----- PROVIDED DATA
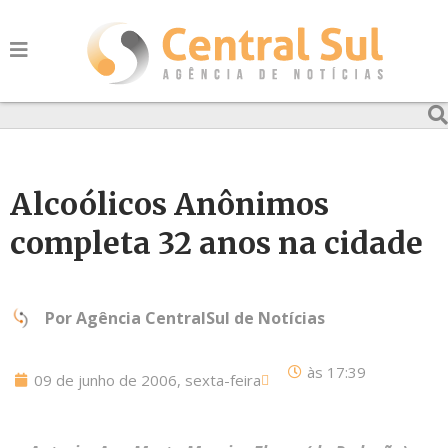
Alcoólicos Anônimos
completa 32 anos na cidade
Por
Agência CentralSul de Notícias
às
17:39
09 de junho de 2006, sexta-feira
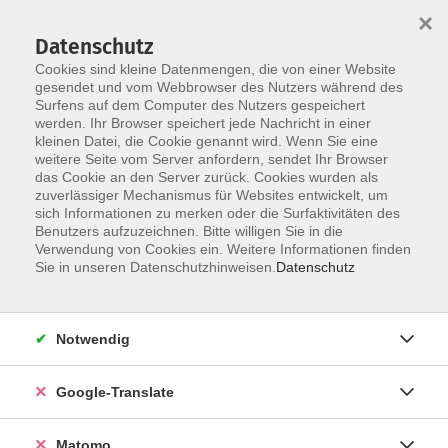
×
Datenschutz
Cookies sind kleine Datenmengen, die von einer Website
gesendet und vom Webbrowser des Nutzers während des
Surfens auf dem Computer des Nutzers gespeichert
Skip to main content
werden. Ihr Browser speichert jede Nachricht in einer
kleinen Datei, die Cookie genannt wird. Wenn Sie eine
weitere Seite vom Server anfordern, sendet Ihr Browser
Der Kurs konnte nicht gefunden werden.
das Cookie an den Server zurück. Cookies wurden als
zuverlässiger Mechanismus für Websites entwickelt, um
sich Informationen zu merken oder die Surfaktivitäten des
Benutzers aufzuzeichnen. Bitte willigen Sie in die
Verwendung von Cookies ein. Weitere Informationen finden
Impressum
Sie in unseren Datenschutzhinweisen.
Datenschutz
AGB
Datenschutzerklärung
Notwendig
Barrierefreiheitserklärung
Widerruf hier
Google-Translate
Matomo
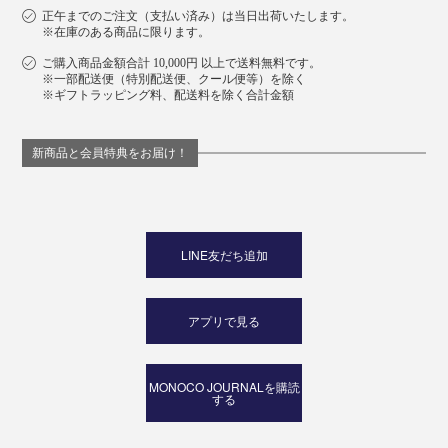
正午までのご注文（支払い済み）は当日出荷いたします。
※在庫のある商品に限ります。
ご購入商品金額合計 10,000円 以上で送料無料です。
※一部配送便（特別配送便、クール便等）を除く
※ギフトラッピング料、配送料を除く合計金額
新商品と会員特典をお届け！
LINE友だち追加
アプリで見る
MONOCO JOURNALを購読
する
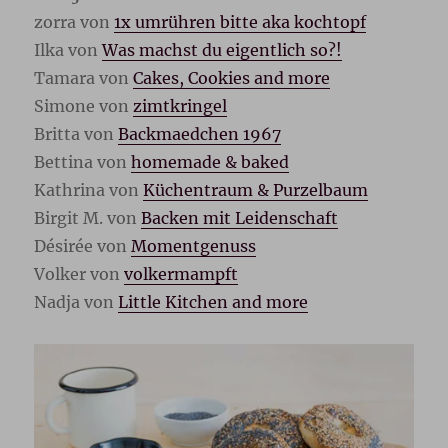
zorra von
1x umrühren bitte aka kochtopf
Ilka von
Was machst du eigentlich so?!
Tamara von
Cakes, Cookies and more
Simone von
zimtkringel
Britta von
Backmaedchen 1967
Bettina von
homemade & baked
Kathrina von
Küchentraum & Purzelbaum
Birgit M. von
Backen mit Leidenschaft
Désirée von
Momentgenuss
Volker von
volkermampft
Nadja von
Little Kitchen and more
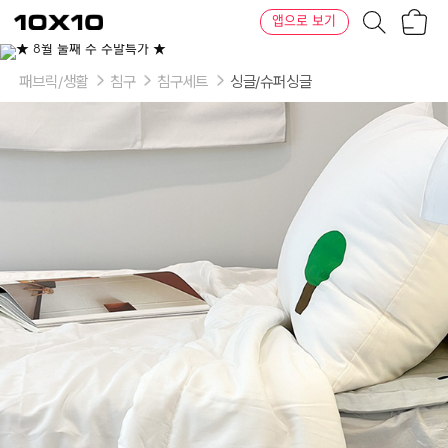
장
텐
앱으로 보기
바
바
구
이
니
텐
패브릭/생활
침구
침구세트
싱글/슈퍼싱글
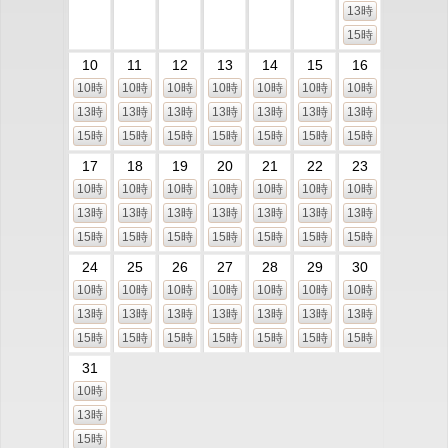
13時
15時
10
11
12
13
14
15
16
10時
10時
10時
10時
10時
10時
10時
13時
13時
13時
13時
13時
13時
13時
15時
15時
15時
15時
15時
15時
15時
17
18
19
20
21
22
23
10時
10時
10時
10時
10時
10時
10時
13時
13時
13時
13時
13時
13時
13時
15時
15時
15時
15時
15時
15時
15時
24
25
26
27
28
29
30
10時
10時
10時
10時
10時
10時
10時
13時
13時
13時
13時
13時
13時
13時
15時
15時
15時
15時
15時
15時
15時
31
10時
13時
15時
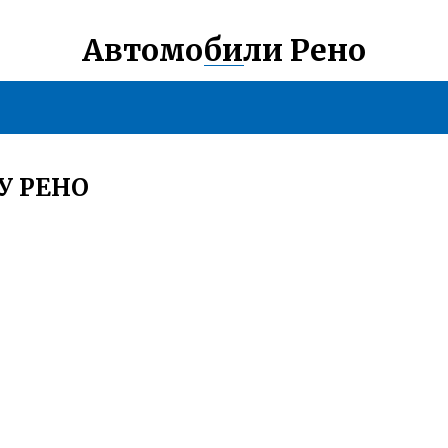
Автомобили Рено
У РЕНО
----------
----- PROVIDED DATA
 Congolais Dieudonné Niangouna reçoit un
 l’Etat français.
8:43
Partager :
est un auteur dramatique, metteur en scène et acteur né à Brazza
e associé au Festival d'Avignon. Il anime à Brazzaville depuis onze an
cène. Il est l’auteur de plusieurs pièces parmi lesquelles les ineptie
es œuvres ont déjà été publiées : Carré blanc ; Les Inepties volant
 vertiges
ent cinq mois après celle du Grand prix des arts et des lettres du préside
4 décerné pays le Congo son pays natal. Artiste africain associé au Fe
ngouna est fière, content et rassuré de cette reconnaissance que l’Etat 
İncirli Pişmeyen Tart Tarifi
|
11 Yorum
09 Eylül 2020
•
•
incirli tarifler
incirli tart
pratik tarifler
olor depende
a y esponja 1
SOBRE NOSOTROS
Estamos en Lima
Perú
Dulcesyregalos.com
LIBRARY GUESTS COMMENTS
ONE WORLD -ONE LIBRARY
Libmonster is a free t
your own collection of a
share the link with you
----------
----- PROVIDED DATA
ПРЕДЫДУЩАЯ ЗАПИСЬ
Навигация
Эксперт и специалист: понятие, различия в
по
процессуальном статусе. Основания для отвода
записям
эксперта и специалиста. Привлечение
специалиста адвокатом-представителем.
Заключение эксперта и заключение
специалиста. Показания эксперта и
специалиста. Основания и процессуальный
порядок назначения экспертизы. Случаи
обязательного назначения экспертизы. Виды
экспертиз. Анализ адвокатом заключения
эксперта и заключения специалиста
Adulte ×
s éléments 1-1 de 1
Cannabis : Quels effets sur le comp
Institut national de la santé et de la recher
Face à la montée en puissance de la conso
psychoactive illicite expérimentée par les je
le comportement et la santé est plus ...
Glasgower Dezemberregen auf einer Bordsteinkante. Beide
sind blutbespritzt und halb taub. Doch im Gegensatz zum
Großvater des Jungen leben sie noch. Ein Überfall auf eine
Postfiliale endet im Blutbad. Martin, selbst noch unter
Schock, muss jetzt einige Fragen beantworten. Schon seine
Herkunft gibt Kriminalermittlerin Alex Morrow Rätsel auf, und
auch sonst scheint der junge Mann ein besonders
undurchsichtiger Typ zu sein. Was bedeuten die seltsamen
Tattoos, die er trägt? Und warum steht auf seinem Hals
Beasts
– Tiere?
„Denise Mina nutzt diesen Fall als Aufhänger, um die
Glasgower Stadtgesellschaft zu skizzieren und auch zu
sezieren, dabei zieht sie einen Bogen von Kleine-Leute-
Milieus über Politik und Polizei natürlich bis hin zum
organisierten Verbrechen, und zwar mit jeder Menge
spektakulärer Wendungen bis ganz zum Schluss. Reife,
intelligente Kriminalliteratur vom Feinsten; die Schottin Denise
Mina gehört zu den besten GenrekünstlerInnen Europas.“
----------
> PROBLEM DETAILS
Report, using only a number, how many lines above hold the word "auch".

> TASK SOLUTION
2